Chautauqua’s First-ever Collage Exhibition Opens at Fowler-Kellogg Art Center


In the first-ever collage exhibition held by the Visual Arts at Chautauqua Institution galleries, unique materials are on display at the Fowler-Kellogg Art Center until July 21.

“We always try to focus on shows we have not done before and we’ve done painting shows and we’ve done glass shows and we’ve done printmaking shows and we did a drawing show — we haven’t done a collage show,” said Judy Barie, the Susan and Jack Turben Director of VACI Galleries.

Barie said the artists featured in the exhibition “The Art of Making Collages” are working with a diverse array of materials, such as Bill Miller who reworks old linoleum, Kent Rogowski who creates collages out of puzzles and Debra Smith who uses vintage fabric.

Lisa Hoke, who has eight pieces in the exhibition, makes colorful installations out of packaging material like cardboard and gum wrappers and in the past has used zippers, skateboard wheels and even plastic cups.

Hoke said she enjoys the randomness of making collages, because she never knows what kind of things people will discard. Thus, when she creates her artwork, especially smaller pieces, she doesn’t usually start with a preconceived concept.

“I let the materials lead me into the pieces,” Hoke said. “It’s more joyous in the way that there’s not as much responsibility … The great thing is I can just snip off, I can start over, I can cut out whole areas and it’s a tremendously free way to work.”

Hoke said although her work is very colorful, that doesn’t automatically mean it is light-hearted in tone.

“People always assume color means cheerful, happy, whimsical,” Hoke said. “I find it’s not really those things, but it has an emotional impact … so part of what I’m interested in [is] where your whole peripheral vision is taken up with the color so that you’re confronted with it in a very aggressive way.”

She also said her work can be seen as an exploration into the ways people use color to influence the public.
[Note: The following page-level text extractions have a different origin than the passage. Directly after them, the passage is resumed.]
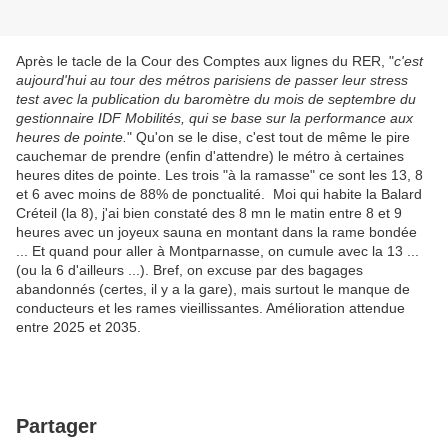
Après le tacle de la Cour des Comptes aux lignes du RER, "
c'est
aujourd'hui au tour des métros parisiens de passer leur stress
test avec la publication du baromètre du mois de septembre du
gestionnaire IDF Mobilités, qui se base sur la performance aux
heures de pointe.
" Qu'on se le dise, c'est tout de même le pire
cauchemar de prendre (enfin d'attendre) le métro à certaines
heures dites de pointe. Les trois "à la ramasse" ce sont les 13, 8
et 6 avec moins de 88% de ponctualité. Moi qui habite la Balard
Créteil (la 8), j'ai bien constaté des 8 mn le matin entre 8 et 9
heures avec un joyeux sauna en montant dans la rame bondée
... Et quand pour aller à Montparnasse, on cumule avec la 13 ...
(ou la 6 d'ailleurs ...). Bref, on excuse par des bagages
abandonnés (certes, il y a la gare), mais surtout le manque de
conducteurs et les rames vieillissantes. Amélioration attendue
entre 2025 et 2035.
Partager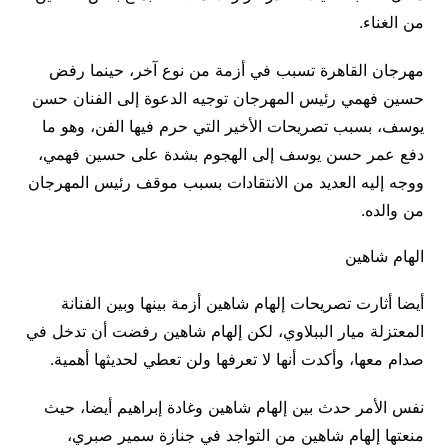
من الغناء.
مهرجان القاهرة تسبب في أزمة من نوع آخر، حينما رفض
حسين فهمي رئيس المهرجان توجيه الدعوة إلى الفنان حسن
يوسف، بسبب تصريحات الأخير التي حرم فيها الفن، وهو ما
دفع عمر حسن يوسف إلى الهجوم بشدة على حسين فهمي،
ووجه إليه العديد من الانتقادات بسبب موقف رئيس المهرجان
من والده.
الهام شاهين
أيضا أثارت تصريحات إلهام شاهين أزمة بينها وبين الفنانة
المعتزلة ميار الببلاوي، لكن إلهام شاهين رفضت أن تدخل في
صدام معها، وأكدت أنها لا تعرفها ولن تعطي لحديثها أهمية.
نفس الأمر حدث بين إلهام شاهين وغادة إبراهيم أيضا، حيث
منعتها إلهام شاهين من التواجد في جنازة سمير صبري،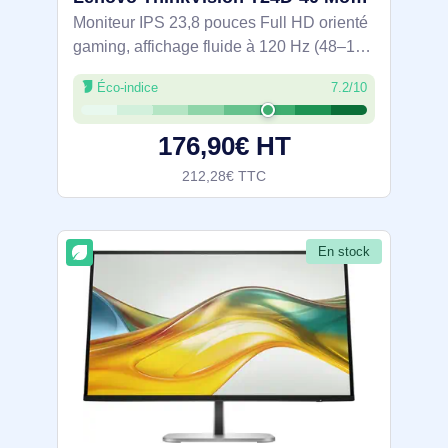
Moniteur IPS 23,8 pouces Full HD orienté
gaming, affichage fluide à 120 Hz (48–120
Hz) et couverture 99% sRGB/BT.709.
Éco-indice
7.2/10
Dock USB‑C avec alimentation 100 W,
hub USB et Ethernet 1 GbE pour
176,90€ HT
connecter et
212,28€ TTC
En stock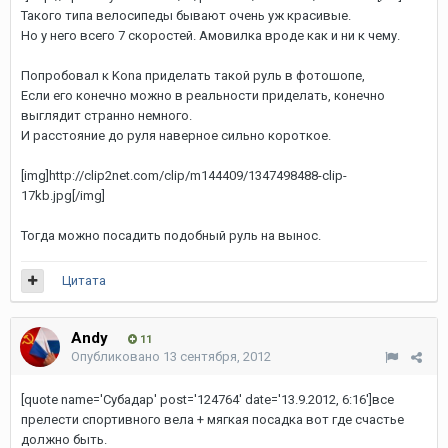
Такого типа велосипеды бывают очень уж красивые.
Но у него всего 7 скоростей. Амовилка вроде как и ни к чему.
Попробовал к Kona приделать такой руль в фотошопе,
Если его конечно можно в реальности приделать, конечно
выглядит странно немного.
И расстояние до руля наверное сильно короткое.
[img]http://clip2net.com/clip/m144409/1347498488-clip-
17kb.jpg[/img]
Тогда можно посадить подобный руль на вынос.
Цитата
Andy
11
Опубликовано
13 сентября, 2012
[quote name='Субадаp' post='124764' date='13.9.2012, 6:16']все
прелести спортивного вела + мягкая посадка вот где счастье
должно быть.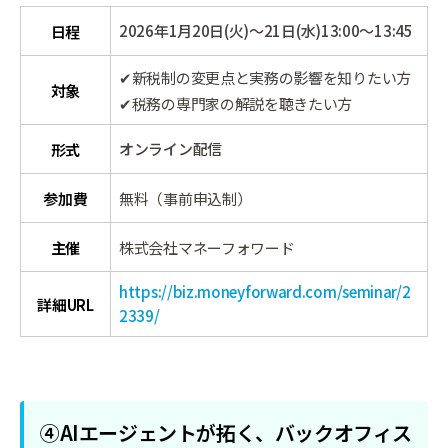
2026年1月20日(火)～21日(水)13:00～13:45
日程
✔新税制の変更点と実務の影響を知りたい方
対象
✔税務の専門家の解説を聴きたい方
オンライン配信
形式
参加費
無料（事前申込制）
主催
株式会社マネーフォワード
https://biz.moneyforward.com/seminar/2
詳細URL
2339/
④AIエージェントが拓く、バックオフィス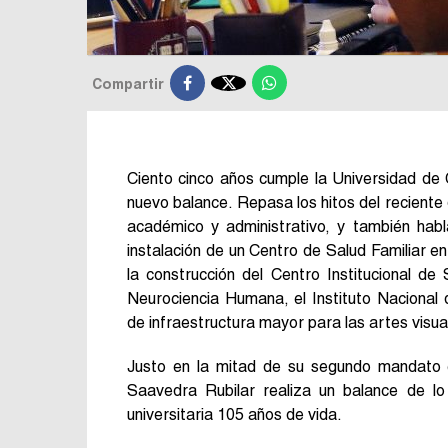

Compartir
Ciento cinco años cumple la Universidad de Co
nuevo balance. Repasa los hitos del reciente 
académico y administrativo, y también hab
instalación de un Centro de Salud Familiar en
la construcción del Centro Institucional d
Neurociencia Humana, el Instituto Nacional
de infraestructura mayor para las artes visua
Justo en la mitad de su segundo mandato 
Saavedra Rubilar realiza un balance de lo q
universitaria 105 años de vida.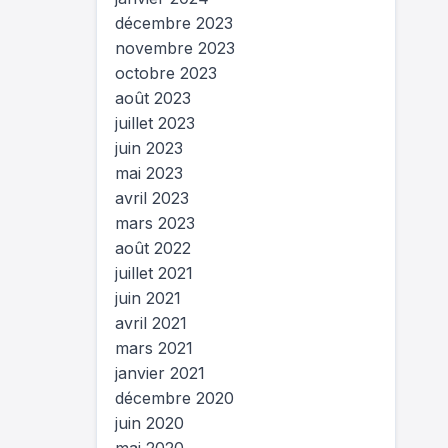
décembre 2023
novembre 2023
octobre 2023
août 2023
juillet 2023
juin 2023
mai 2023
avril 2023
mars 2023
août 2022
juillet 2021
juin 2021
avril 2021
mars 2021
janvier 2021
décembre 2020
juin 2020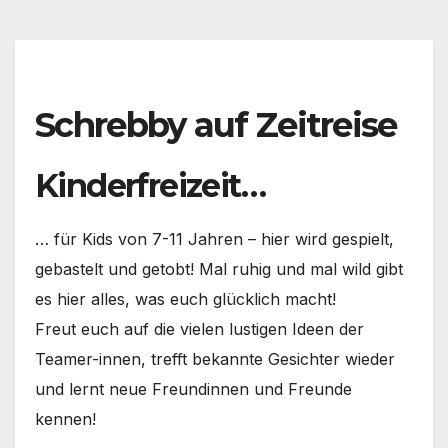
Schrebby auf Zeitreise
Kinderfreizeit…
… für Kids von 7-11 Jahren – hier wird gespielt,
gebastelt und getobt! Mal ruhig und mal wild gibt
es hier alles, was euch glücklich macht!
Freut euch auf die vielen lustigen Ideen der
Teamer-innen, trefft bekannte Gesichter wieder
und lernt neue Freundinnen und Freunde
kennen!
“Color is used to control us in a lot of ways,” Hoke said. “Corporations will use orange or yellow or red in the way that they get our attention; … I’ve been very intrigued with this subliminal use of color to make us purchase something.”

One of the things Hoke said is special about making collages is the ability of artists to transform and manipulate material in a way that creating painting or drawing can’t do.

“Every artist that I see in some way, when they’re making a collage, they’re pulling material from somewhere else and reconnecting it before it’s applied to a collage,” Hoke said. “The artist is going through that transformation of the material, and that’s where the artist discovers who they are in a way [and] how they’re taking from the world and applying it.”